I think my next purchase is going to be one of those reflective tape tach;s

thanks in advance. tom


----------



## motorhead64

Hi cadmobile
Hope this doesn't make you dizzy...it did me. MH
Notes on Pulleys and Belts


----------



## MrDman

Hi Cadmobile,
When you install a larger pulley on the motor it will make the auger faster but

you lose torque.It may start to pull the motor down.

You can try it if it doesn't work your just out a pulley and a new belt.

Tom


----------



## cadmobile500

we had 10" of dry fluffy snow last night. I had no problem clearing the driveway today in 3rd gear but had some snow spilling out the cleared side taking 3/4 width cuts. I was thinking a little more auger/impeller speed would help with through-put. I cant stand running the snowblower any slower than 3rd gear. makes me walk like an old lady-lol. minimal bogging in the deep drifts. bet the rpms never dropped below 3400rpm.


----------



## brassmonkey

motorhead64 said:


> Hi cadmobile
> Hope this doesn't make you dizzy...it did me.
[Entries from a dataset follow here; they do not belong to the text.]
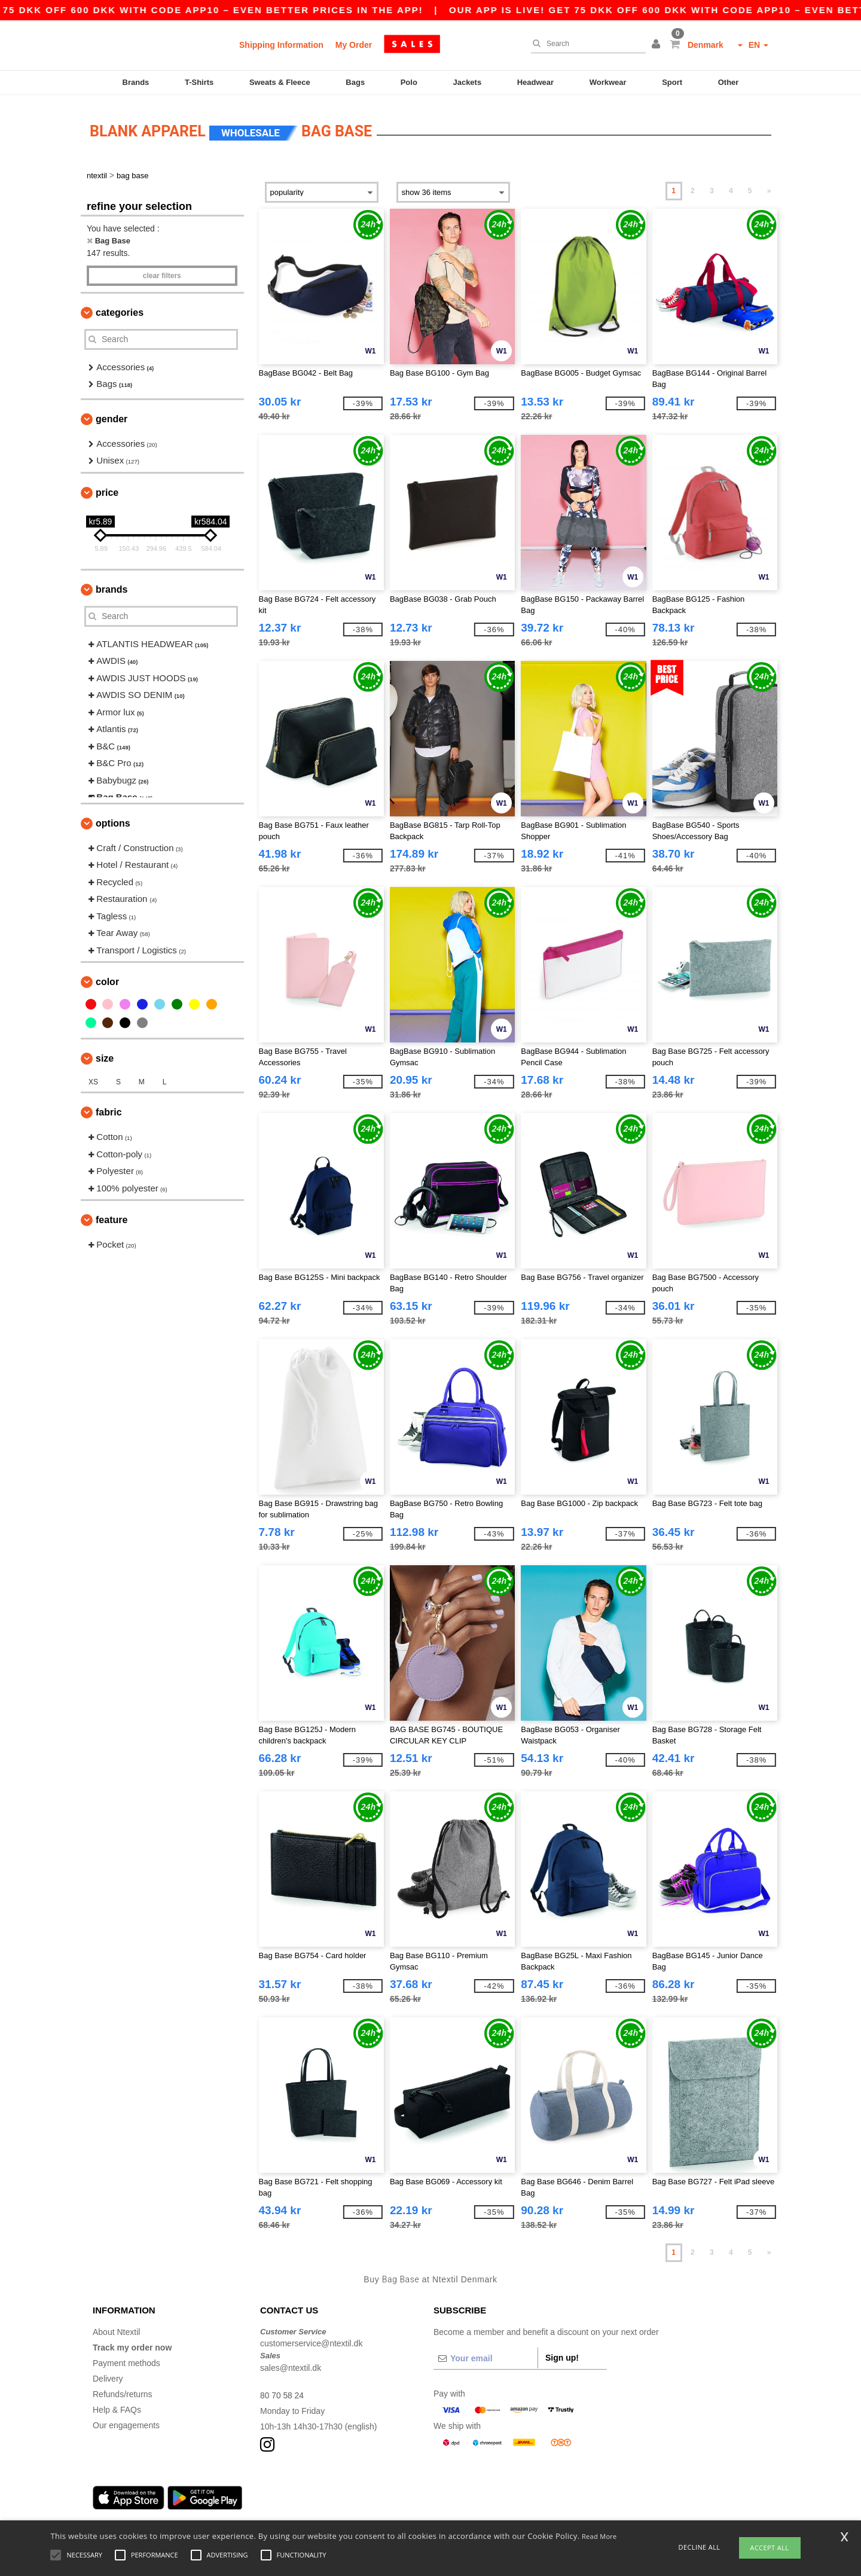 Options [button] (113, 819)
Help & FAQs (117, 2405)
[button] (658, 45)
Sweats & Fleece (279, 82)
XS (93, 1078)
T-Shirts (199, 82)
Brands (136, 82)
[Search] (585, 44)
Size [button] (105, 1055)
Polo (409, 82)
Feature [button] (111, 1216)
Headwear (535, 82)
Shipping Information (281, 45)
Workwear (608, 82)
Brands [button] (111, 585)
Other (728, 82)
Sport (672, 82)
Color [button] (107, 978)
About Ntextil (116, 2328)
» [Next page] (769, 187)
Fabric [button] (109, 1108)
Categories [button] (120, 308)
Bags (355, 82)
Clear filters (162, 271)
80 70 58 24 (282, 2391)
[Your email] (485, 2354)
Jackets (467, 82)
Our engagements (126, 2421)
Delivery (108, 2374)
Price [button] (107, 488)
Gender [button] (111, 415)
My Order (353, 45)
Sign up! (562, 2353)
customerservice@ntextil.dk (311, 2340)
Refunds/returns (122, 2390)
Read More (599, 2536)
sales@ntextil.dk (290, 2363)
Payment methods (126, 2359) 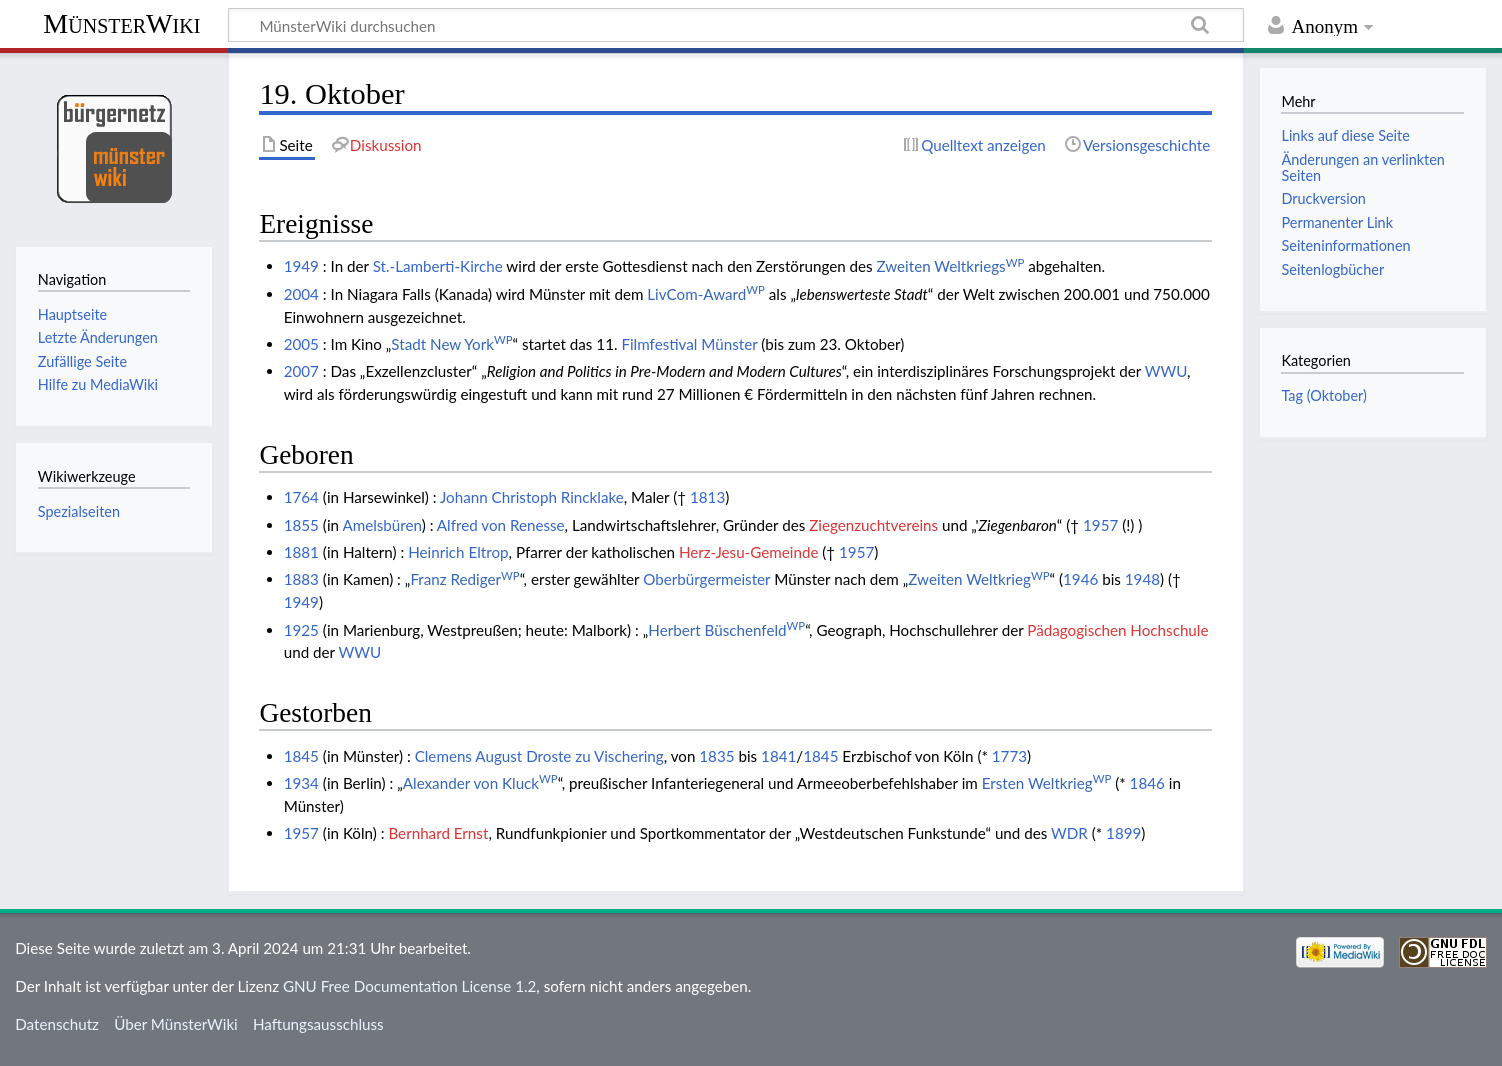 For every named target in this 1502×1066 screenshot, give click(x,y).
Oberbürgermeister (706, 579)
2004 (301, 294)
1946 (1080, 579)
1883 (301, 579)
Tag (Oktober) (1323, 395)
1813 (707, 497)
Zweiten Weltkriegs (951, 266)
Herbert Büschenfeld (726, 630)
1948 (1142, 579)
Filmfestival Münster (689, 344)
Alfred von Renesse (501, 525)
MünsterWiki (121, 23)
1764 (301, 497)
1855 (301, 525)
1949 (301, 266)
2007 (301, 371)
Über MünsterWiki (176, 1024)
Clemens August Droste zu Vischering (539, 756)
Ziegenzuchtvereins (873, 525)
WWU (1166, 371)
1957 (1100, 525)
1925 (301, 630)
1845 (301, 756)
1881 (301, 552)
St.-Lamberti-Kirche (438, 266)
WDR (1069, 833)
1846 (1147, 783)
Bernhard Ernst (438, 833)
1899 (1123, 833)
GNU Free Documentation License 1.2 (409, 986)
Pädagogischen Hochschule (1117, 630)
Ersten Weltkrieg (1047, 783)
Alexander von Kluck (480, 783)
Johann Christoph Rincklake (532, 497)
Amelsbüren (381, 525)
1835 (716, 756)
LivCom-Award (706, 294)
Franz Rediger (464, 579)
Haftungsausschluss (318, 1024)
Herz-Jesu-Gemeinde (749, 552)
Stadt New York (451, 344)
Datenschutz (57, 1024)
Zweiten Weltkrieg (978, 579)
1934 (301, 783)
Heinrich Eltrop (458, 552)
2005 (301, 344)
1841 (778, 756)
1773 (1009, 756) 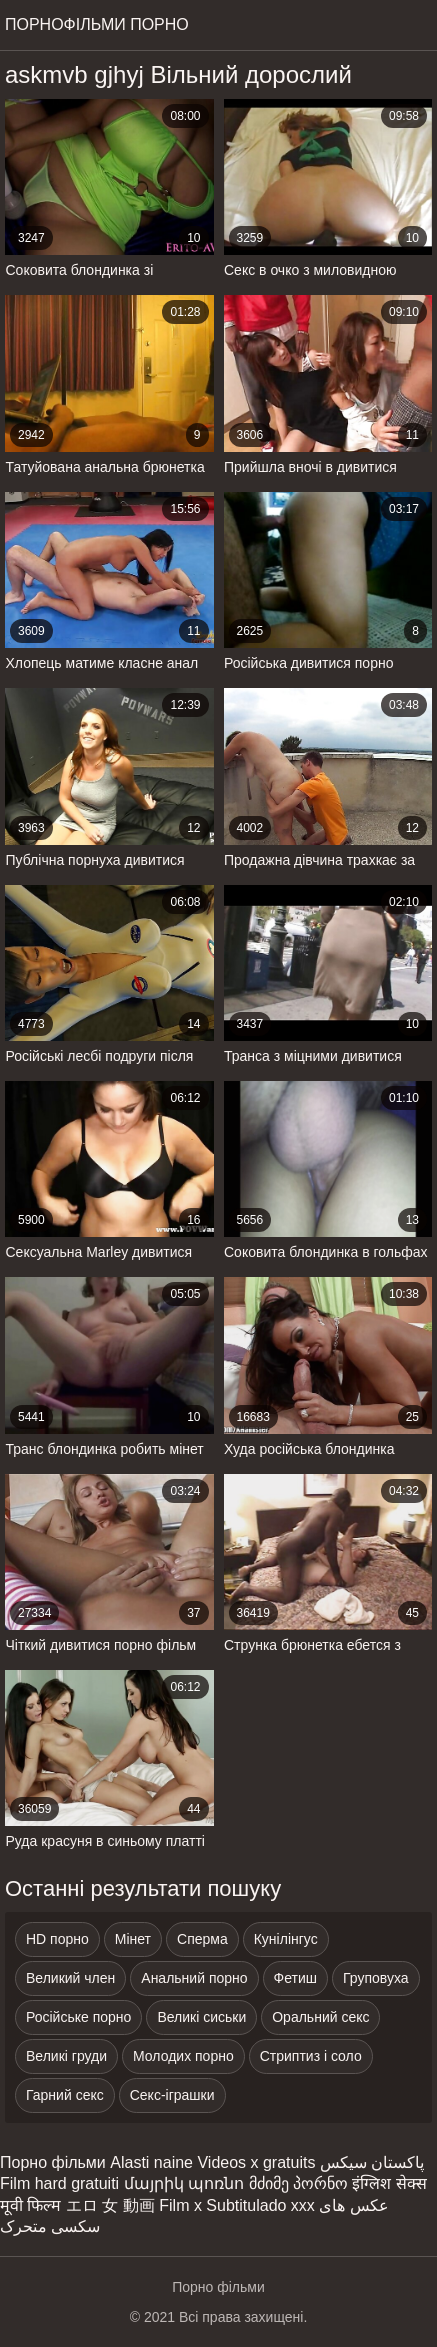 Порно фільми (53, 2162)
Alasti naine (151, 2162)
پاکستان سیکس (372, 2162)
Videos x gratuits (256, 2162)
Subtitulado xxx (260, 2205)
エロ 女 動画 (110, 2205)
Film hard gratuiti (59, 2183)
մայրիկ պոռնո (184, 2183)
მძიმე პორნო (298, 2183)
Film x (180, 2205)
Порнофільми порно (97, 24) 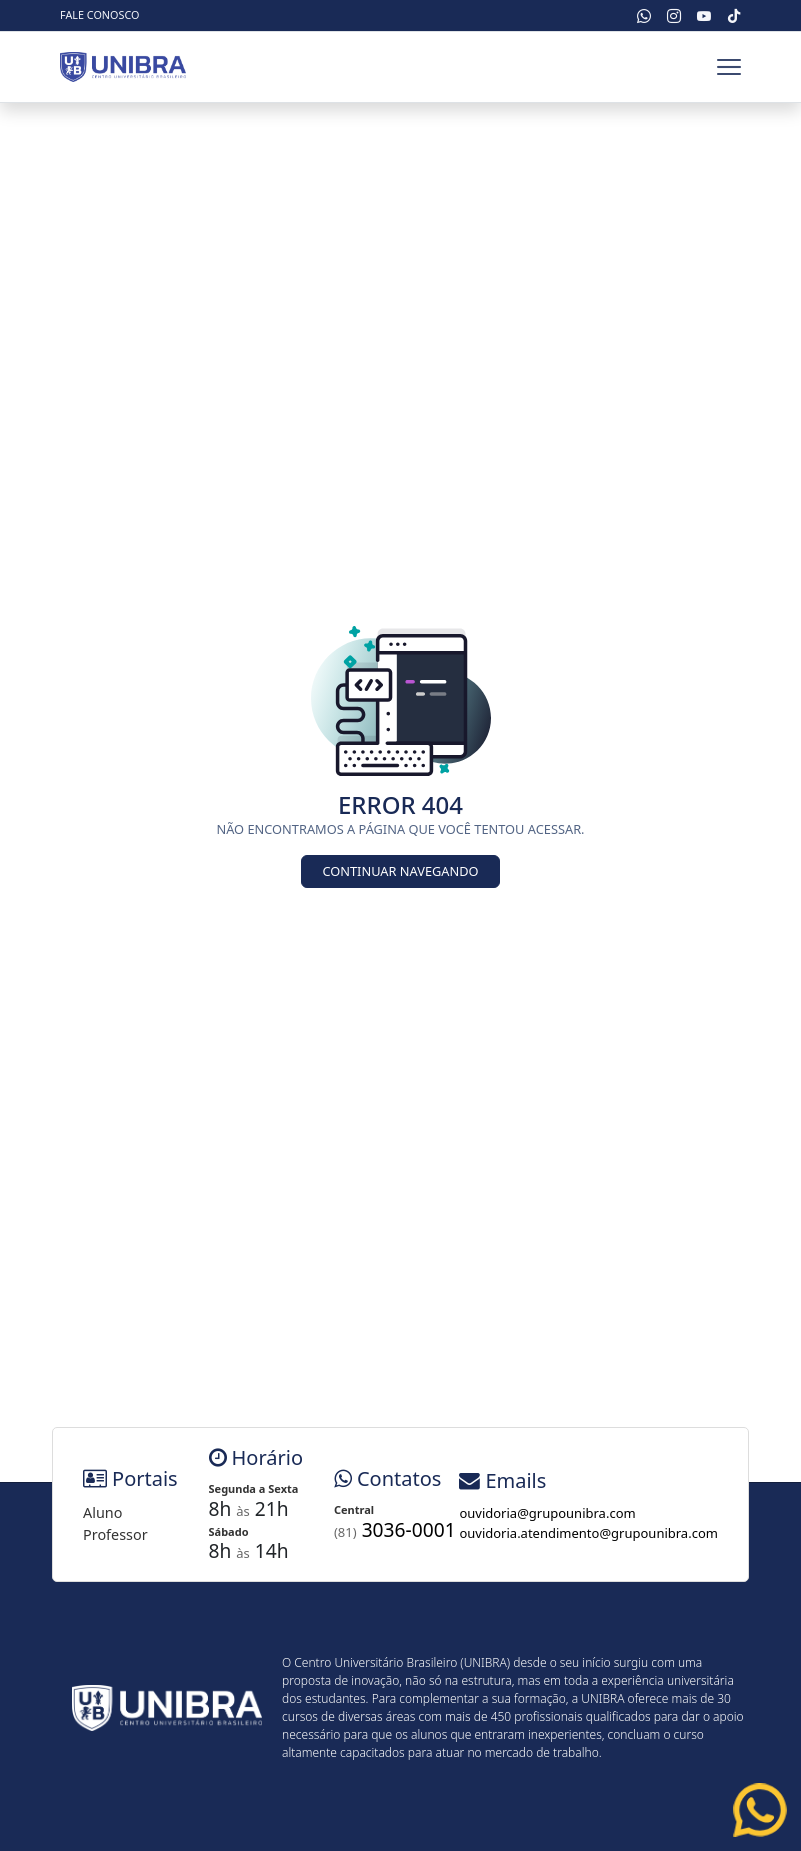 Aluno (102, 1512)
MH
> Notes on Pulleys and Belts


Fascinating although made me dizzy indeed! :smiley-confused009:

Make your own pulleys? That's right up there with make your own spark plugs and tires! :wacko:


----------



## Shryp

brassmonkey said:


> Make your own pulleys? That's right up there with make your own spark plugs and tires! :wacko:


Skip to 19:12


----------



## 43128

Shryp said:


> Skip to 19:12
> 
> https://www.youtube.com/watch?v=vAf2ZpILjeY


lol from the same guy that got an f150 for 200 bucks!


----------



## jtclays

Here's a really basic "what will this change do" type calculator. It will also get you in the ball park for belt length, so if you have a 36" brand new belt sitting around, plug in your measurements and find your auger mod comes out to 36" exactly, you know you need bigger because you have to factor in idler run in and not engaged free run for brake to work. Beats trying to loop your wife's sewing ruler around the pulleys and then explaining why it's got grease on it:facepalm_zpsdj194qh (along the same explanation path of answers to: where is the baster?, where is the hair dryer?, why are the oven mitts in the garage?, who is using all the Pam spray, do these cans leak?, and why is the dog's nose orange? (specific to Ariens and Allis repainters)).:wavetowel2:
Pulley Calculator. RPM, Belt Length, Speed, Animated Diagrams


----------



## YSHSfan

jtclays said:


> Beats trying to loop your wife's sewing ruler around the pulleys and then explaining why it's got grease on it:facepalm_zpsdj194qh (along the same explanation path of answers to: where is the baster?, where is the hair dryer?, why are the oven mitts in the garage?, who is using all the Pam spray, do these cans leak?, and why is the dog's nose orange? (specific to Ariens and Allis repainters).:wavetowel2:


:signlol::signlol::signlol:


----------



## NMLHoldingsLLC

Hi Cad
I'm here in NH also (Manchester)
Did you get the upgrade completed?
How are the results?

I'm looking to do something similar on my Ariens 1336 Pro.
Runs good, just can't move snow through the impeller and out like my other Ariens 926 LE with a dual belt kit
Both have the impeller kit upgrades

Thanks


----------



## 1132le

NMLHoldingsLLC said:


> Hi Cad
> I'm here in NH also (Manchester)
> Did you get the upgrade completed?
> How are the results?
> 
> I'm looking to do something similar on my Ariens 1336 Pro.
> Runs good, just can't move snow through the impeller and out like my other Ariens 926 LE with a dual belt kit
> Both have the impeller kit upgrades
> 
> Thanks


Its almost a 4 yr old thread dont think you will get a response
a 1336 pro should blows the doors off a 926 

fix whats wrong with the 1336 pro


----------



## Oneacer

4 year old post … pretty good bet OP moved on … just sayin …


----------